Task requirements: Give back all of the data exactly, with every picture omitted.

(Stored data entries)
-=-=-=-=-

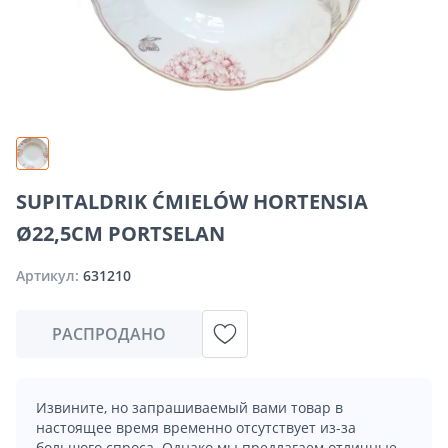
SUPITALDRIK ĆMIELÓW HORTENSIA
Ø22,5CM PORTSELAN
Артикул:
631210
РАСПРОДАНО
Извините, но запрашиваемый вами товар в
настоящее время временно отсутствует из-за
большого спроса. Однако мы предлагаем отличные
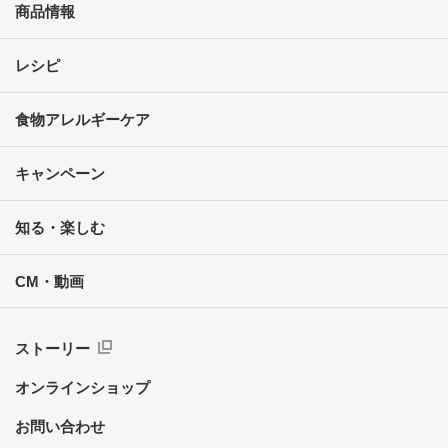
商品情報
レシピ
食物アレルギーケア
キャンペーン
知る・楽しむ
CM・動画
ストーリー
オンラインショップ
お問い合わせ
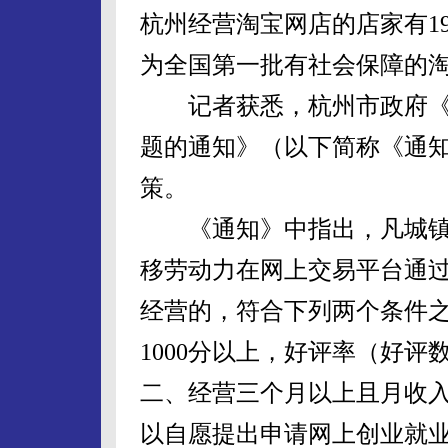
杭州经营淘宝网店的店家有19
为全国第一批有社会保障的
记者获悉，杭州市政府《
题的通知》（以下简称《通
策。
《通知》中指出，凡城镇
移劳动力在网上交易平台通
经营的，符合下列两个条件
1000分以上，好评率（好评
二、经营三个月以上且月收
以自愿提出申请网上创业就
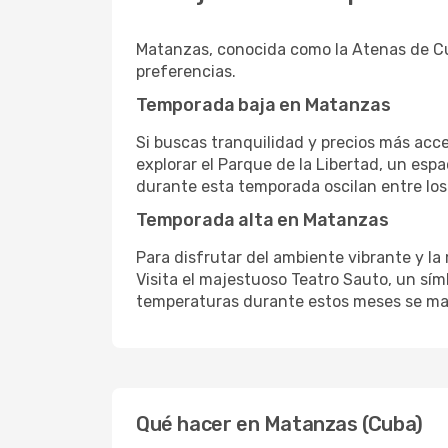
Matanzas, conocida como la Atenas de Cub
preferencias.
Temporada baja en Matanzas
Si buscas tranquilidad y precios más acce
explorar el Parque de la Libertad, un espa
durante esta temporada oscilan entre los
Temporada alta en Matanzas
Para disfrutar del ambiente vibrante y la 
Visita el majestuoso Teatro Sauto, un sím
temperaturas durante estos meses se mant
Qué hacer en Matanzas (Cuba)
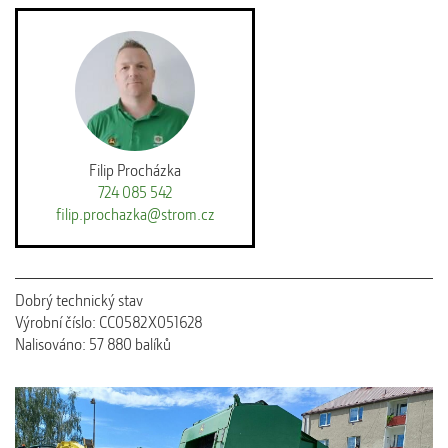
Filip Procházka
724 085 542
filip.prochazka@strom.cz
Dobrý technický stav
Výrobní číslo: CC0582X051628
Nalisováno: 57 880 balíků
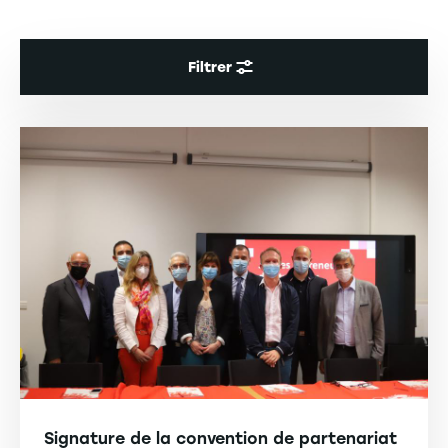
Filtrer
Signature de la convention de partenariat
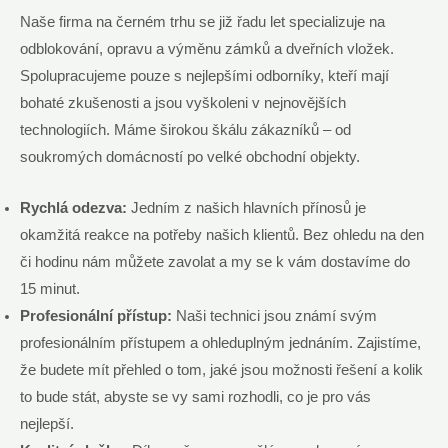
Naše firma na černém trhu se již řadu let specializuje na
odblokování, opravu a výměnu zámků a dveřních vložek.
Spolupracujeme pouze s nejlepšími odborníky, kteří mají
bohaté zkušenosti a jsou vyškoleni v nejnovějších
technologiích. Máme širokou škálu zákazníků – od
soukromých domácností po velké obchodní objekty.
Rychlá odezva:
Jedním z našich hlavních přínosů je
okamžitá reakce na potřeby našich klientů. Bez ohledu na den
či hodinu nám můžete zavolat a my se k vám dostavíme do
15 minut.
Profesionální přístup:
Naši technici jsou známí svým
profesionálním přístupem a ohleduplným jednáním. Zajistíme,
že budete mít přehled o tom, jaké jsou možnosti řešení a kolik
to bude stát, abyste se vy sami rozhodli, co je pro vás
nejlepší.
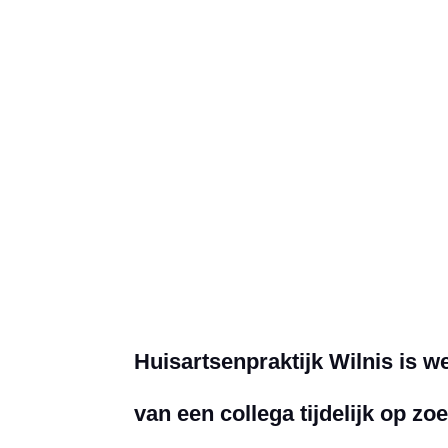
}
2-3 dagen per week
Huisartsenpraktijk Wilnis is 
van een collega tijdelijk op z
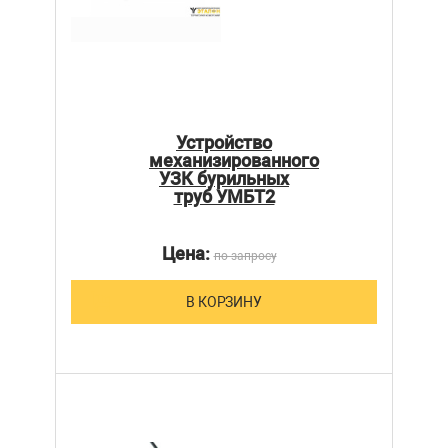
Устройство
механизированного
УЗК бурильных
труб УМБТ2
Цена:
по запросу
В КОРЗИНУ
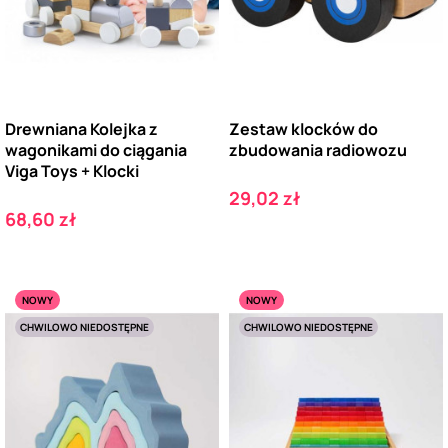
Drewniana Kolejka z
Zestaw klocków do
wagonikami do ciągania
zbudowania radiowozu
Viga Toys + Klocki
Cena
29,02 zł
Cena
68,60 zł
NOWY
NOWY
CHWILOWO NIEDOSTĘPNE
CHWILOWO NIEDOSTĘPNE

-=-=-=-=-

Response to the task:
SUPITALDRIK ĆMIELÓW HORTENSIA
Ø22,5CM PORTSELAN
Артикул:
631210
РАСПРОДАНО
Извините, но запрашиваемый вами товар в
настоящее время временно отсутствует из-за
большого спроса. Однако мы предлагаем отличные
商品情報
レシピ
食物アレルギーケア
キャンペーン
知る・楽しむ
CM・動画
ストーリー
オンラインショップ
お問い合わせ
杭州经营淘宝网店的店家有19
为全国第一批有社会保障的
记者获悉，杭州市政府《
题的通知》（以下简称《通
策。
《通知》中指出，凡城镇
移劳动力在网上交易平台通
经营的，符合下列两个条件
1000分以上，好评率（好评
二、经营三个月以上且月收
以自愿提出申请网上创业就
Matanzas, conocida como la Atenas de Cub
preferencias.
Temporada baja en Matanzas
Si buscas tranquilidad y precios más acce
explorar el Parque de la Libertad, un espa
durante esta temporada oscilan entre los
Temporada alta en Matanzas
Para disfrutar del ambiente vibrante y la 
Visita el majestuoso Teatro Sauto, un sím
temperaturas durante estos meses se mant
Qué hacer en Matanzas (Cuba)
Filip Procházka
724 085 542
filip.prochazka@strom.cz
Dobrý technický stav
Výrobní číslo: CC0582X051628
Nalisováno: 57 880 balíků
Filtrer
Signature de la convention de partenariat
Naše firma na černém trhu se již řadu let specializuje na
odblokování, opravu a výměnu zámků a dveřních vložek.
Spolupracujeme pouze s nejlepšími odborníky, kteří mají
bohaté zkušenosti a jsou vyškoleni v nejnovějších
technologiích. Máme širokou škálu zákazníků – od
soukromých domácností po velké obchodní objekty.
Rychlá odezva:
Jedním z našich hlavních přínosů je
okamžitá reakce na potřeby našich klientů. Bez ohledu na den
či hodinu nám můžete zavolat a my se k vám dostavíme do
15 minut.
Profesionální přístup:
Naši technici jsou známí svým
profesionálním přístupem a ohleduplným jednáním. Zajistíme,
že budete mít přehled o tom, jaké jsou možnosti řešení a kolik
to bude stát, abyste se vy sami rozhodli, co je pro vás
nejlepší.
}
2-3 dagen per week
Huisartsenpraktijk Wilnis is 
van een collega tijdelijk op z
Устройство
механизированного
УЗК бурильных
труб УМБТ2
Цена:
по запросу
В КОРЗИНУ
Drewniana Kolejka z
Zestaw klocków do
wagonikami do ciągania
zbudowania radiowozu
Viga Toys + Klocki
Cena
29,02 zł
Cena
68,60 zł
NOWY
NOWY
CHWILOWO NIEDOSTĘPNE
CHWILOWO NIEDOSTĘPNE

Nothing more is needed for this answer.